ではいって来たどての切れた所へ来たのです。
「あ、馬出はる、馬出はる。押えろ 押えろ。」一郎はまっ青《さお》になって叫びました。じっさい馬はどての外へ出たのらしいのでした。どんどん走って、もうさっきの丸太の棒を越えそうになりました。
一郎はまるであわてて、
「どう、どう、どうどう。」と言いながら一生けん命走って行って、やっとそこへ着いてまるでころぶようにしながら手をひろげたときは、そのときはもう二匹は柵《さく》の外へ出ていたのです。
「早ぐ来て押えろ。早ぐ来て。」一郎は息も切れるように叫びながら丸太棒をもとのようにしました。
四人は走って行って急いで丸太をくぐって外へ出ますと、二匹の馬はもう走るでもなく、どての外に立って草を口で引っぱって抜くようにしています。
「そろそろど押えろよ。そろそろど。」と言いながら一郎は一ぴきのくつわについた札のところをしっかり押えました。嘉助と三郎がもう一匹を押えようとそばへ寄りますと、馬はまるでおどろいたようにどてへ沿って一目散に南のほうへ走ってしまいました。

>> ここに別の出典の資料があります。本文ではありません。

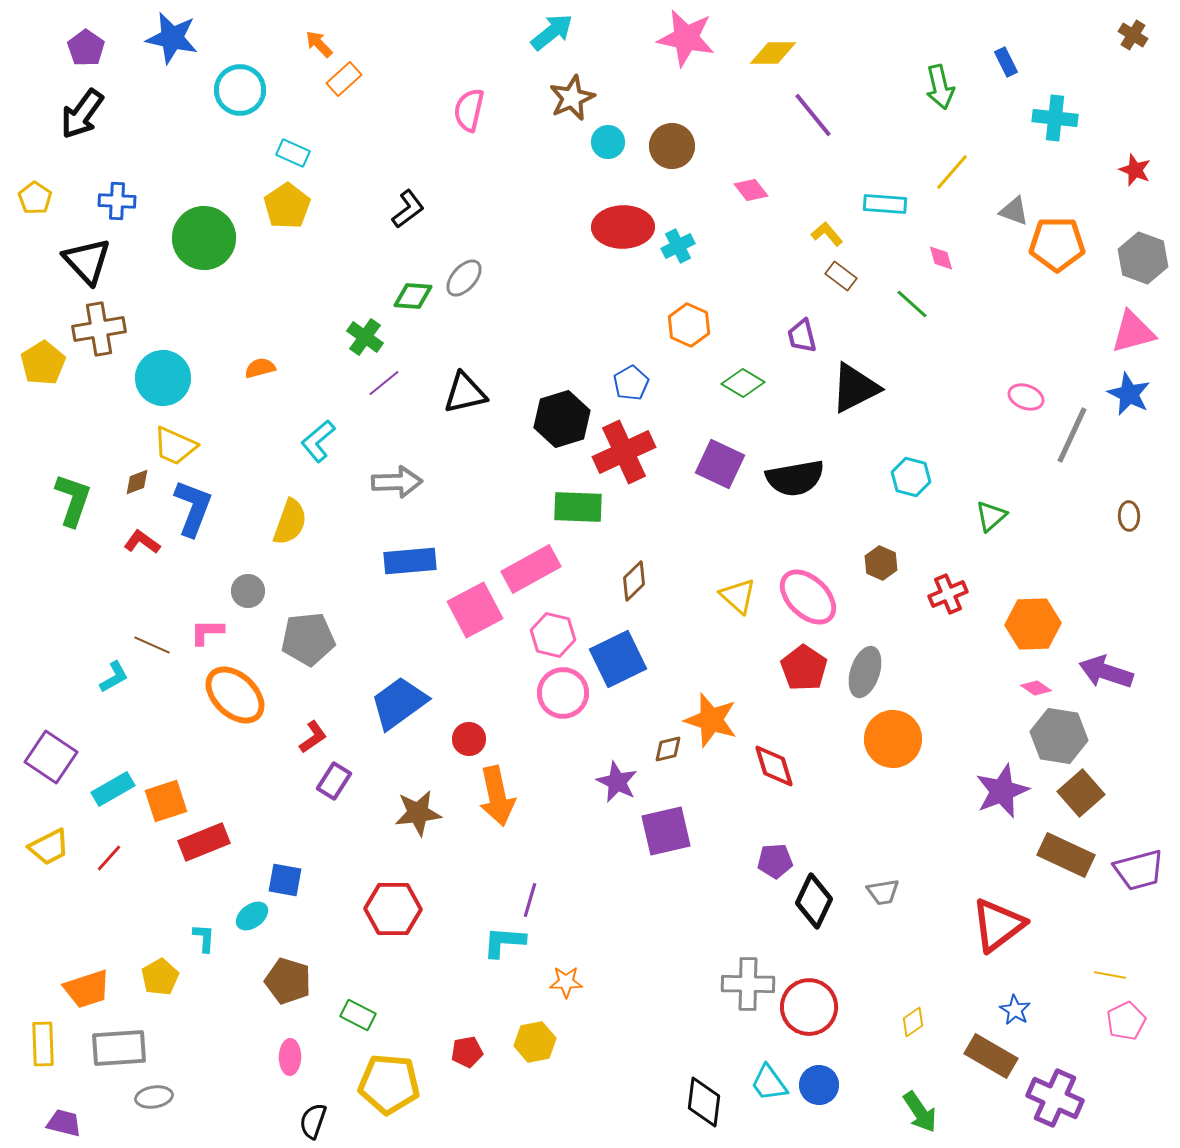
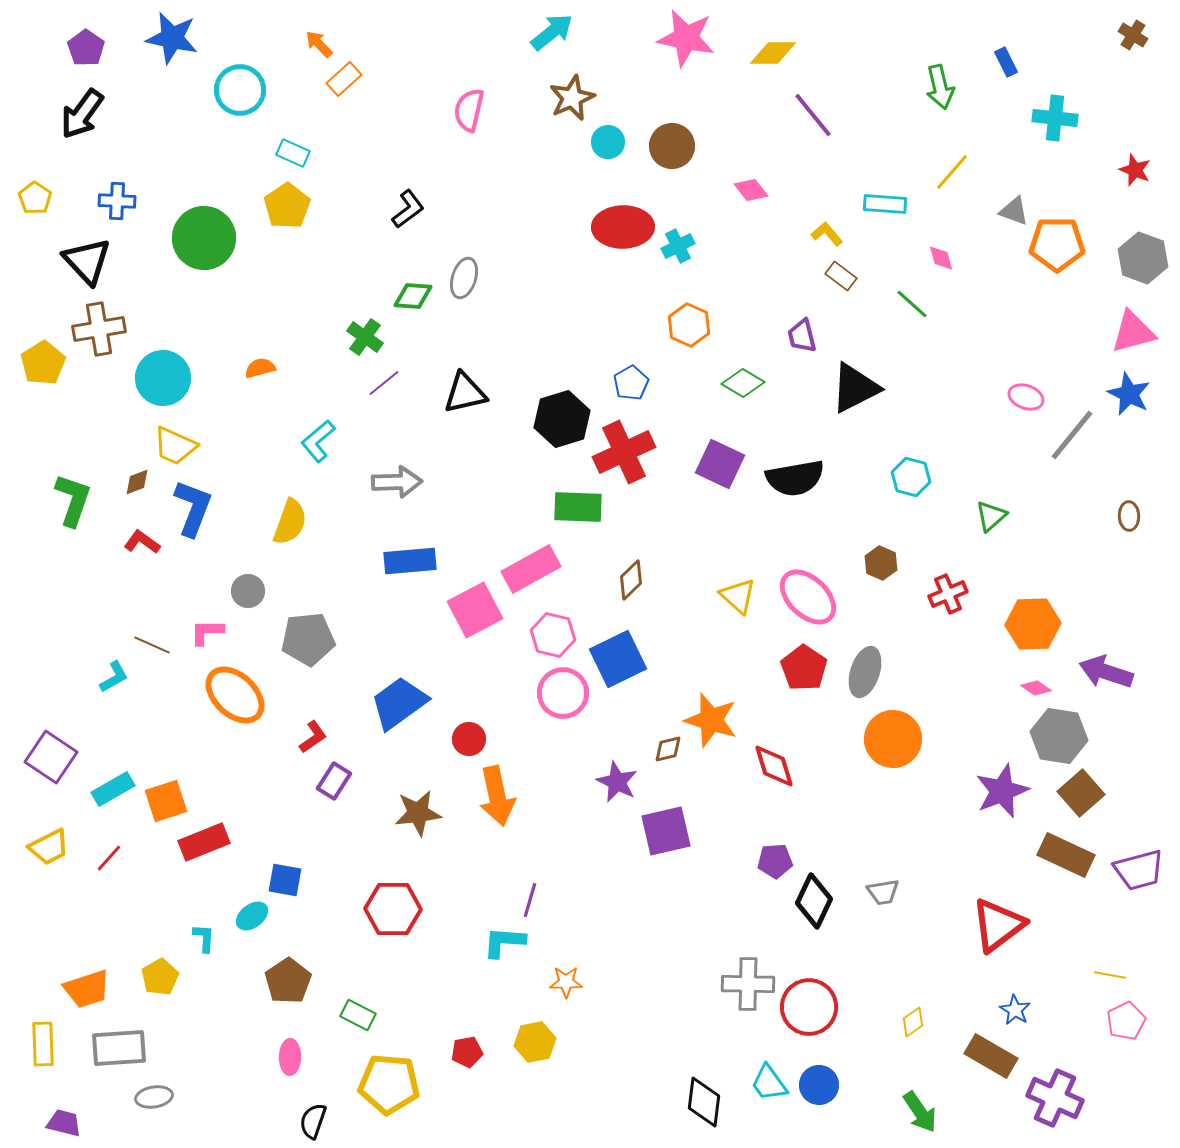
gray ellipse at (464, 278): rotated 24 degrees counterclockwise
gray line at (1072, 435): rotated 14 degrees clockwise
brown diamond at (634, 581): moved 3 px left, 1 px up
brown pentagon at (288, 981): rotated 21 degrees clockwise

「兄《あい》な、馬あ逃げる、馬あ逃げる。兄《あい》な、馬逃げる。」とうしろで一郎が一生けん命叫んでいます。三郎と嘉助は一生けん命馬を追いました。
ところが馬はもう今度こそほんとうに逃げるつもりらしかったのです。まるで丈《たけ》ぐらいある草をわけて高みになったり低くなったり、どこまでも走りました。
嘉助はもう足がしびれてしまって、どこをどう走っているのかわからなくなりました。
それからまわりがまっ蒼《さお》になって、ぐるぐる回り、とうとう深い草の中に倒れてしまいました。馬の赤いたてがみと、あとを追って行く三郎の白いシャッポが終わりにちらっと見えました。

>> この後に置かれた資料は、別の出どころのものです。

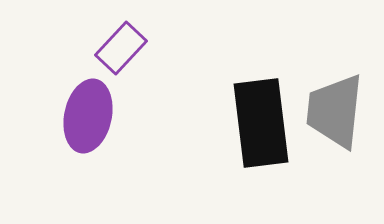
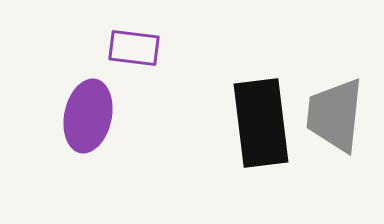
purple rectangle: moved 13 px right; rotated 54 degrees clockwise
gray trapezoid: moved 4 px down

嘉助は、仰向けになって空を見ました。空がまっ白に光って、ぐるぐる回り、そのこちらを薄いねずみ色の雲が、速く速く走っています。そしてカンカン鳴っています。
嘉助はやっと起き上がって、せかせか息しながら馬の行ったほうに歩き出しました。草の中には、今馬と三郎が通った跡らしく、かすかな道のようなものがありました。嘉助は笑いました。そして、(ふん、なあに馬どこかでこわくなってのっこり立ってるさ、)と思いました。
そこで嘉助は、一生懸命それをつけて行きました。